I thought La Salle was set up for an upper-level Atlantic 10 finish last season. Then it came crashing down because of an unprecedented run of injuries. That can't be blamed on the coach.

This La Salle team has serious talent. It is competitive in every game, no matter the opponent. You don't have to be a basketball genius to see this is a pretty good team.

One could certainly argue the historical and recent records of each coach rationally. Beyond any of that, there is the pragmatic argument, which trumps everything. Martelli has a contract through 2015-16. Giannini just got what the university termed a "multiyear" contract extension last summer.


A few conferences already have started league play. The Big East and Atlantic 10 will be starting shortly.

The Big East was 118-31 overall before last night's games, which sounds better than it is because of so many "guarantee" games at home.

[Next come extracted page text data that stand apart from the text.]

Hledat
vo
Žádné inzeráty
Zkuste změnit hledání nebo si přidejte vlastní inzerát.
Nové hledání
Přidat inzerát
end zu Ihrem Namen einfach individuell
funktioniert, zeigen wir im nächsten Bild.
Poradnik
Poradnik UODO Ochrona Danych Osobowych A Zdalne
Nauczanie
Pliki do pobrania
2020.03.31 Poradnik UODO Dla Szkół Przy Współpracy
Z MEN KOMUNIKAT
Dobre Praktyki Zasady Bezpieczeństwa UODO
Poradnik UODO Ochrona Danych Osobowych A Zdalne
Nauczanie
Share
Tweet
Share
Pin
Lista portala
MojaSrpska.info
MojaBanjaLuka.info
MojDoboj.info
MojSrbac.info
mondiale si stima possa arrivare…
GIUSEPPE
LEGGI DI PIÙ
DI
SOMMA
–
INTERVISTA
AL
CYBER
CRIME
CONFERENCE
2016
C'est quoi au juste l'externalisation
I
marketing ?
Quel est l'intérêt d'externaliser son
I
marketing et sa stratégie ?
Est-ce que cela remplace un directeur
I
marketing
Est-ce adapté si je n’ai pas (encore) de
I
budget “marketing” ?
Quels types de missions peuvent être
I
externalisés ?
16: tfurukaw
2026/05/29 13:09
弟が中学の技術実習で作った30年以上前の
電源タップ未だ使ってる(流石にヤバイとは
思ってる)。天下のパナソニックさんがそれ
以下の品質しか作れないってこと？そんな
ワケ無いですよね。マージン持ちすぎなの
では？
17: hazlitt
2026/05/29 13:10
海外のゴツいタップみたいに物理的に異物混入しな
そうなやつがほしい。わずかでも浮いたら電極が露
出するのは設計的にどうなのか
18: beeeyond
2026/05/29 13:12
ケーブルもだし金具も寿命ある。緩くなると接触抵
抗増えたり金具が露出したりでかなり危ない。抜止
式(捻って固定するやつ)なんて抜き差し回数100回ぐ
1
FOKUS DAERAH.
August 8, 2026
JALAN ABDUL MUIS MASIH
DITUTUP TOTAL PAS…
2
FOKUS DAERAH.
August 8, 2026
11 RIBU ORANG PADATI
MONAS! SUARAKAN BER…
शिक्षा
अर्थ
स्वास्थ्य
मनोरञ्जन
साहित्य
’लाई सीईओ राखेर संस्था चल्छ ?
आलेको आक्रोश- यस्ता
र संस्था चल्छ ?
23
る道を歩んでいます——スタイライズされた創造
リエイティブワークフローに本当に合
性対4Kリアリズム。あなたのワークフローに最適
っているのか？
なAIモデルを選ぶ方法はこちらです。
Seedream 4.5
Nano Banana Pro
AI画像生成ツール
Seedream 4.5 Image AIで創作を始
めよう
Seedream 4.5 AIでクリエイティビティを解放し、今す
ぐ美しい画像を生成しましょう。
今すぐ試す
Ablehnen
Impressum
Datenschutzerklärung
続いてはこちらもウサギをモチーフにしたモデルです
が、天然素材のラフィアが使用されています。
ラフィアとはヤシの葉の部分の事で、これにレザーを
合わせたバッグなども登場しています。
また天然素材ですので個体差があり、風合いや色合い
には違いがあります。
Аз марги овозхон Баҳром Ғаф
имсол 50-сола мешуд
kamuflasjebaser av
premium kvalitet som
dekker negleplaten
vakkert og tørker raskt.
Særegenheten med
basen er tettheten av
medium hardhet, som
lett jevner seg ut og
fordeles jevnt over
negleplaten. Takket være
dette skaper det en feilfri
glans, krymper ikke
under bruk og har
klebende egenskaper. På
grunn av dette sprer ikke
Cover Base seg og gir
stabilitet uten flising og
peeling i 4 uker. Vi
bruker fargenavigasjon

More indicative is that the league is 7-7 against the Top 25.

How good is the league? Well, I have been most impressed by Connecticut and Louisville. But it is really early.

The A-10 is No. 7 in the RPI and has five teams in the top 75. The league is a solid 16-15 against the ACC, Big Ten and SEC and a less-than-solid 10-25 against the Big East and Big 12.

I thought Temple was the best team when the season began. Did not really understand what went down in Orlando other than possibly players trying to adapt to different roles being a bit unsure of themselves. I knew the team was way better than that.

The Georgetown win helped with that belief. John Chaney told me in March that Ramone Moore was going to be a star. The old coach knows things.


Just 33 players were averaging 20 points through Sunday. Drexel has one in Chris Fouch (22.4 points). He is 13th nationally in scoring and sixth in threes per game (3.6).

There are 30 players averaging double-digit rebounds. The Dragons have one in Samme Givens. His 11.4 rebounds per game are ninth.

Going into last night's game at Louisville, Drexel was second nationally in rebound margin (plus-13.4 boards per game) and second in three-point defense (23.3 percent).

St. Joe's freshman C.J. Aiken is 11th in blocks (3.1 per game). La Salle sophomore Aaric Murray (2.9) is 13th.

Villanova is seventh in free-throw accuracy (78.3 percent). Perhaps more important, after last season's foulathon, the Wildcats are committing just 14.8 fouls per game, ninth nationally.